Scatter plots showing the combined use of PIB of MFG and FDG of HIP on the classification of the NL, MCI, and AD groups

AD vs. MCI

MFG PIB uptake yielded an overall accuracy of 77% in distinguishing AD from MCI (Χ2[1] = 8.9, p < .01). HIP MRglc yielded an accuracy of 80% (Χ2[1] = 11.6, p < .01). The combination of MFG PIB uptake and HIP MRglc improved the classification of AD and MCI to 83% (increment Χ2[1] = 4.1, p < .01, SS = 82, SP = 85).

Discussion

The uptake of the beta amyloid PET tracer [11C]PIB was significantly increased in AD compared to age-matched healthy controls. This effect was found bilaterally in the middle frontal gyrus, anterior putamen, inferior parietal lobule, and the posterior cingulate cortex. In MCI, a lesser pattern of PIB uptake was found involving the middle frontal gyrus and inferior parietal lobule. This observation is also consistent with findings reported in previous studies [14, 34]. The FDG-PET data demonstrated that AD patients show a pattern of bilateral MRglc reductions in the hippocampus, posterior cingulate, inferior parietal, and frontal cortices, while MCI patients presented with hypometabolism most consistently in the hippocampus and in the parietal cortex. These findings are also consistent with prior FDG-PET studies [6, 7, 37, 38, 39, 40].

The MFG PIB uptake separated 16 out of 17 AD patients from NL control with 100% specificity and 96% sensitivity. This contributes to the view that [11C]PIB-PET will have utility as a diagnostic marker for AD. Only one 73-year-old male AD patient [Global Deterioration Scale (GDS) 5, MMSE 19] showed low PIB retention (DVR = 1.29). The finding of occasional “PIB negative” AD patients has been previously reported [14, 35], and the reason is unclear. Such findings require post mortem clarification. On the other hand, the FDG-PET scan of this AD patient showed evidence for a neurodegenerative disorder consistent with AD, as reflected in the bilateral MRglc reductions in the parieto-temporal posterior cingulate cortices and medial temporal lobes. While direct diagnostic comparison between PIB and FDG imaging is uncommon, a previous study [36] reported PIB-PET to be superior to FDG-PET in classifying AD from NL. Unlike our study, this paper only studied neocortical regions and not hippocampus, which we found most discriminative on FDG-PET. Our study shows that the best regions for FDG-PET (hippocampus) and PIB-PET (middle frontal gyrus) have high diagnostic agreement for AD (94%) and NL (86%) indicating approximately equal value in the clinical diagnosis of AD. The combination of two PET modalities did not improve the diagnostic discrimination between AD and NL. That there was no appreciable increase in the classifications of AD and NL, is attributable to the very high accuracy each modality achieved on its own.

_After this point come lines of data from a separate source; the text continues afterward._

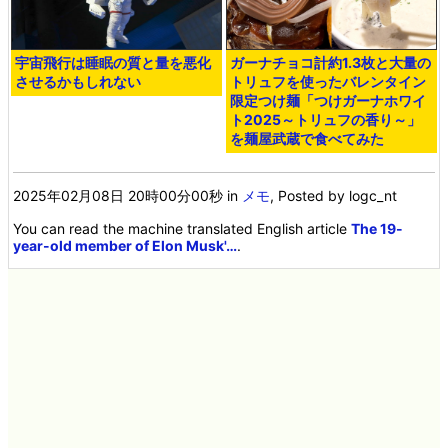
宇宙飛行は睡眠の質と量を悪化
ガーナチョコ計約1.3枚と大量の
させるかもしれない
トリュフを使ったバレンタイン
限定つけ麺「つけガーナホワイ
ト2025～トリュフの香り～」
を麺屋武蔵で食べてみた
2025年02月08日 20時00分00秒
in
メモ
, Posted by logc_nt
You can read the machine translated English article
The 19-
year-old member of Elon Musk'…
.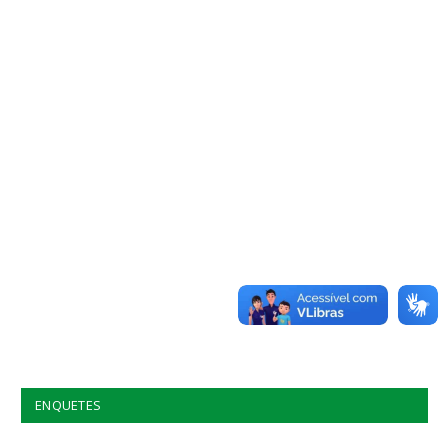
ENQUETES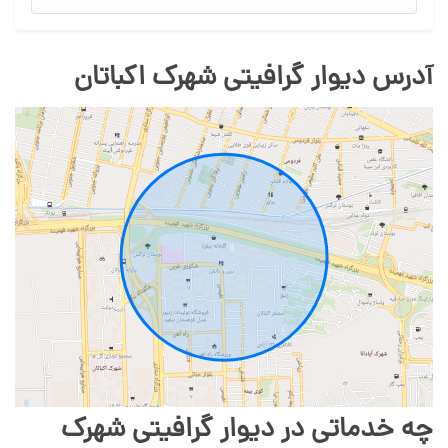
آدرس دیوار گرافیتی شهرک اکباتان
چه خدماتی در دیوار گرافیتی شهرک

We found that several PIB regions were found to discriminate between MCI and NL with accuracies in the 60–75% range compared with FDG regions that performed in the 70–85% range. FDG-PET appears to be superior to PIB-PET in the classification of NL and MCI. Moreover, the diagnostic agreement between the two PET modalities for MCI was only 54%; four MCI subjects with MRglc reductions showed low PIB retention and one MCI subject with normal MRglc showed high PIB retention. With MCI subjects separated into high PIB uptake (AD-like) and low PIB uptake (NL-like) groups (Fig. 5), we found that the MCI subjects with high MMSE scores (≧28) have NL-like PIB scans and MCI subjects with low MMSE scores have AD-like PIB scans. Moreover, elevated PIB and low MRglc was found in 100% of low performing MCI compared with only 33% agreement for the high performing MCI. These data suggest that low performing MCI subjects with PIB positive scans are at increased risk for dementia. Overall, the data show that the combination of two PET modalities improves the diagnostic discrimination between MCI and NL. Longitudinal studies are needed to clarify the utility of the PIB and FDG-PET imaging in assessing risk for AD.

Our results comparing MCI and AD showed different patterns of regional involvement depending on the PET imaging modality. We observed that the mean PIB values for several regions differed between MCI and AD and that their diagnostic classifications were significant. Consistent diagnostic PIB effects (~70% accuracy) were found in the middle frontal gyrus, posterior cingulate, inferior parietal lobule, and the superior temporal gyrus. For FDG, the hippocampus, the only region that showed a mean MRglc reduction in AD relative to MCI also showed the only significant diagnostic effects (~80%). This result of modality-specific informative regions underlies our second example where the combination of the two PET techniques yields complementary information in the detection of pathology. In our study, the combination of the two PET modalities improved the diagnostic discrimination between MCI and AD and between MCI and NL.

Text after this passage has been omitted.